4 Replies Latest reply: Feb 22, 2014 6:11 AM by Dmitriy Sandler RSS

    AD integration, Syslog, auditing and general security

    Amirul Islam Adventurer

      I am working on a nimble deal but the customer has a number of concerns about the lack of AD integration and auditing/logging (Syslog) which apparently is key in their environment.

      The only workaround I can suggest is that they ‘lock’ Nimble management down to a single PC and conduct auditing on this management station. Not sure it is going to fly as its not an elegant solution, but I'm hoping it will be a satisfactory workaround until these features do arrive.

      My other option is to do a Nimble NDA session with the customer to discuss the roadmap so that they can see exactly what is coming and when.

      Has anyone else come up against these obstacles and wondering what your suggestions were and how you managed to work round them.

      We are close to netting this new nimble customer, so let me know your thoughts guys.

        • Re: AD integration, Syslog, auditing and general security
          Dmitriy Sandler Adventurer

          Amirul,

          In previous engagements where this has become a concern, we have implemented a system similar to what you described. This is especially true in virtual environments as you can isolate a VM on the management network and control/audit access through that layer. Borrowing from the book of Mitch Gram:

           

          1) Create a private management network in the virtualized environment that will only be used by and Windows OS instance and the management network of the Nimble array.

           

          2) Create an AD integrated Windows VM with two network interfaces, 1 in the primary management network and 1 in the private management network created in step 1

           

          3) Enable their syslog infrastructure to monitor this windows instance.

           

          4) Create a policy in their GLBA / SOC audit controls that states that users accessing the Nimbly may only do so by first accessing the VM referenced in step 2.   This log-in will be tracked by a syslog event of an AD authentication to this OS.    Also define in the policy that users will log in their internal control systems when they accesses this OS/Nimble array and for what purpose.  The audit procedure is to run a report to compare the internal control system logs with syslog AD events to this OS and confirm 100% match.

           

          Hope this helps! If you do go through an NDA, remind the customer that any future updates are non-disruptive and inclusive under their support agreement (no cost). So they can deploy now and take advantage when things like RBAC and syslog are released. If this is a time sensitive deal, I encourage you to engage with your local sales team to discuss the timing of these releases.
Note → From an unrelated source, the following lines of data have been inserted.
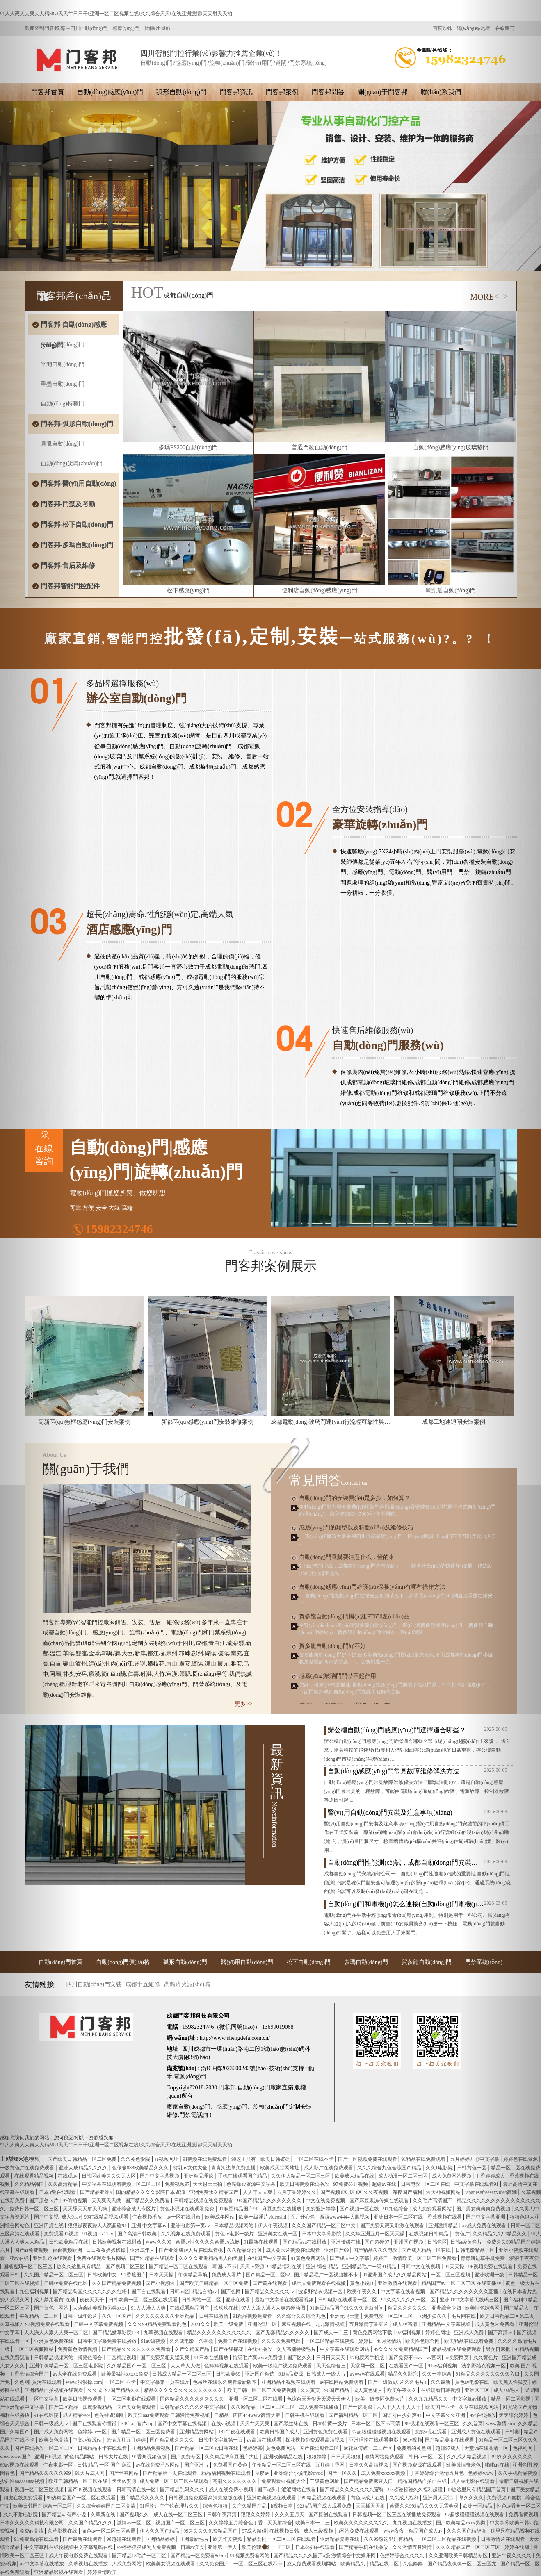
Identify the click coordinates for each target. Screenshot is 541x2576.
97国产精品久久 (123, 2390)
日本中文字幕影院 (322, 2234)
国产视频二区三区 (125, 2266)
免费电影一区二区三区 (389, 2316)
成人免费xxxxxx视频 (383, 2473)
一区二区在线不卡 (314, 2159)
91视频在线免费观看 (205, 2159)
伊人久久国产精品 (160, 2531)
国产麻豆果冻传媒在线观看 (379, 2200)
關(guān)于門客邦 (383, 92)
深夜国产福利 (408, 2192)
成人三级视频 (319, 2531)
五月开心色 (303, 2217)
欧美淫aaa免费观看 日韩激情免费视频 (169, 2415)
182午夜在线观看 (237, 2432)
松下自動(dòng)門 (309, 1962)
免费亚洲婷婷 (321, 2209)
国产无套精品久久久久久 (283, 2332)
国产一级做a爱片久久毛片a (398, 2382)
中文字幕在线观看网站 (345, 2349)
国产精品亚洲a (96, 2192)
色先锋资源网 (109, 2415)
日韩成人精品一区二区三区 (182, 2374)
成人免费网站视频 (452, 2176)
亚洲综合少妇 (446, 2308)
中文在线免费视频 (326, 2200)
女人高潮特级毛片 (296, 2349)
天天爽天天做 (106, 2200)
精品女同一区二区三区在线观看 (282, 2539)
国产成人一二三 (331, 2332)
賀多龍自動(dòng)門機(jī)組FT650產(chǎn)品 (354, 1616)
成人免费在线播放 (319, 2407)
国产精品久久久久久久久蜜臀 (352, 2489)
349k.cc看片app (138, 2423)
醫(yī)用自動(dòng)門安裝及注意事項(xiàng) (390, 1812)
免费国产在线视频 (238, 2341)
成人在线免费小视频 (231, 2489)
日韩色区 (437, 2242)
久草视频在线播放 (88, 2564)
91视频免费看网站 (250, 2555)
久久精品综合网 (245, 2250)
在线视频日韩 (284, 2531)
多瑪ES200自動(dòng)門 (188, 447)
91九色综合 (396, 2209)
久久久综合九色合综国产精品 (389, 2168)
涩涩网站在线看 (299, 2489)
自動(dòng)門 (194, 2107)
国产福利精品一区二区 (354, 2415)
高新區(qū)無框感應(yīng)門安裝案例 (84, 1422)
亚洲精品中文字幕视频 (446, 2324)
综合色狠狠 (216, 2506)
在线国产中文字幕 (267, 2258)
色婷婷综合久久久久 (402, 2555)
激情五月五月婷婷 (126, 2440)
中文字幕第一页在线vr (165, 2382)
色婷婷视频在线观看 (227, 2366)
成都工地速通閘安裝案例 (453, 1422)
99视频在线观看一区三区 (432, 2423)
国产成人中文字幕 (350, 2258)
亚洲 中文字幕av (149, 2225)
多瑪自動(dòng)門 (366, 1962)
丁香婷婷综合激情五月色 (437, 2473)
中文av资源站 (88, 2440)
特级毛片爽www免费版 (258, 2357)
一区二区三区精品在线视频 (447, 2539)
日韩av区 (179, 2291)
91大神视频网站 (444, 2192)
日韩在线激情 (214, 2316)
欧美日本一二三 (313, 2523)
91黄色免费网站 (308, 2258)
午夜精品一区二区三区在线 (282, 2465)
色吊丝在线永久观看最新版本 (225, 2382)
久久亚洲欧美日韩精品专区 (459, 2555)
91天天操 (455, 2266)
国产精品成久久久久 (172, 2440)
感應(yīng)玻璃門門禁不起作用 (337, 1676)
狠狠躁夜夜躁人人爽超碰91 (98, 2225)
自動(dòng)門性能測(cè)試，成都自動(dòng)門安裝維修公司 (406, 1862)
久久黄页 (310, 2390)
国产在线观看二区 (319, 2448)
            • Re: AD integration, Syslog, auditing and general security
              Amirul Islam Adventurer

              Thank you for the prompt response. This was in line with my thinking but the detailed response will be very useful (thanks Mitch too).

              We are arranging an NDA session with the customer also so hopefully whilst not very elegant will be a satisfactory temporary solution.

              • Re: AD integration, Syslog, auditing and general security
                Amirul Islam Adventurer

                I wonder if the following could also be a viable option in certain environments for ongoing admin duties?

                 

                In a virtualised VMware environment, configure the vCenter plugin to manage the Nimble array and do not share the Nimble Admin password, thus forcing ongoing administrative activities to be performed via vCenter, which in most cases is plugged into AD and thus can control access. Further VMware user account policies can control which VMware admins can perform storage related activities. I am aware that only certain activities can be performed via vCenter but standard activities like expanding volumes, creating new ones, snapshot scheduling and cloning restores which probably form 95% of main activities you would perform on a Nimble in an operational environment. Again, not the most elegant solution, but it can certainly address concerns in a security conscious environment, albeit temporarily.